The book’s title comes from a phrase Aldrin uttered while on the moon’s surface 40 years ago. First he had used the word “beautiful’’ to describe the moonscape, he explained in a phone interview. “Then I felt that’s not really right,’’ he said. “It’s magnificent, that we’re here, that humankind has culminated in being able to do this. But there isn’t a place on Earth that is more desolate than what we were looking at. No life whatsoever. There wasn’t any way to simulate the mono-color of the moon, and the black sky.’’

Aldrin earned a doctorate from MIT in 1963. Last month he performed, as a narrator, with the Boston Pops. Tonight he’ll receive the McLean Award, given “to honor individuals who have made great strides in raising awareness of psychiatric illness.’’
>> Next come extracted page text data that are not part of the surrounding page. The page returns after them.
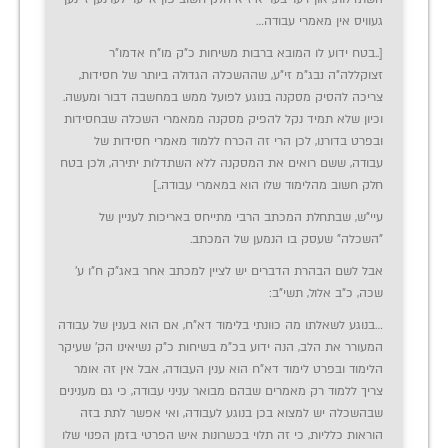
געוויס אין מאמרי עבודה…
[..בטח ידוע לו המובא ברבות משיחות כ"ק מו"ח אדמו"ר
זצוקללה"ה נבג"מ זי"ע, שההשכלה הגדולה ביותר של חסידות,
צריכה להסיק מסקנה בנוגע לפועל ממש במחשבה דבור ומעשה.
וכיון שלא תמיד נקל להפיק מסקנה ממאמרי השכלה שבחסידות
ובפרט בדורנו, לכן הרי זה הכרח ללמוד מאמרי חסידות של
עבודה, ששם רואים את המסקנה ללא השתדלות יתירה, ולכן בטח
חלק חשוב מהלימוד שלו הוא במאמרי עבודה..]
עיי"ש, שבתחלת המכתב הרבי מתייחס באריכות לעניין של
"השכלה" שעסק בו הנמען של המכתב.
אבל לשם הבהרת הדברים יש לציין למכתב אחר באג"ק ח"ו ע'
שכה, כ"ב אלול, תשי"ב:
…בנוגע לשאלתו מה כוונתי בלימוד דא"ח, אם הוא בענין של עבודה
המעורר את הלב, הנה ידוע בכ"מ בשיחות כ"ק נשיאינו הק' שעיקר
הלימוד ובפרט לימוד דא"ח הוא ענין העבודה, אבל אין זה אומר
צריך ללמוד רק מאמרים שבהם מבואר עניני עבודה, כי גם מענינים
שבהשכלה יש למצוא בכן בנוגע לעבודה, ואי אפשר לתת בזה
הוראות כלליות, כי זה תלוי בכשרונות איש הפרטי בזמן הפנוי שלו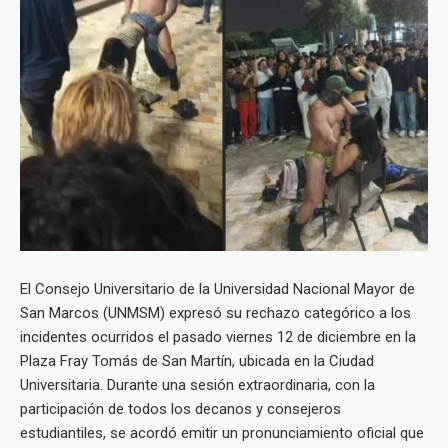
El Consejo Universitario de la Universidad Nacional Mayor de
San Marcos (UNMSM) expresó su rechazo categórico a los
incidentes ocurridos el pasado viernes 12 de diciembre en la
Plaza Fray Tomás de San Martín, ubicada en la Ciudad
Universitaria. Durante una sesión extraordinaria, con la
participación de todos los decanos y consejeros
estudiantiles, se acordó emitir un pronunciamiento oficial que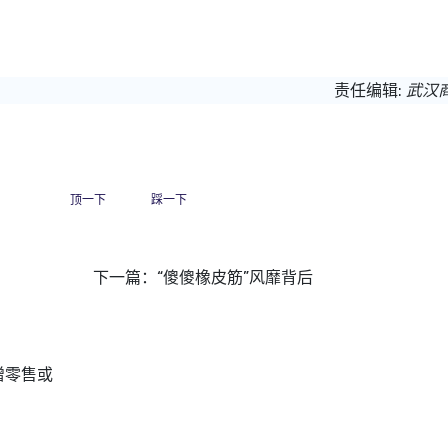
责任编辑:
武汉
顶一下
踩一下
下一篇：
“傻傻橡皮筋”风靡背后
增零售或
What advice might he have for others who are struggling with alcoholism or depression? “Well, I’ve elected to do that more by role model than by trying to have generalities of behavior, because my case is kind of unusual,’’ he said with a chuckle.

“The number one thing that you have to do is to recognize a problem, and that’s something that you have to do, and people on the outside can try and help you, and you build up defenses against that, and that’s called denial,’’ he added. “That’s why the first step is admit it to yourself that you needed help somewhere else.’’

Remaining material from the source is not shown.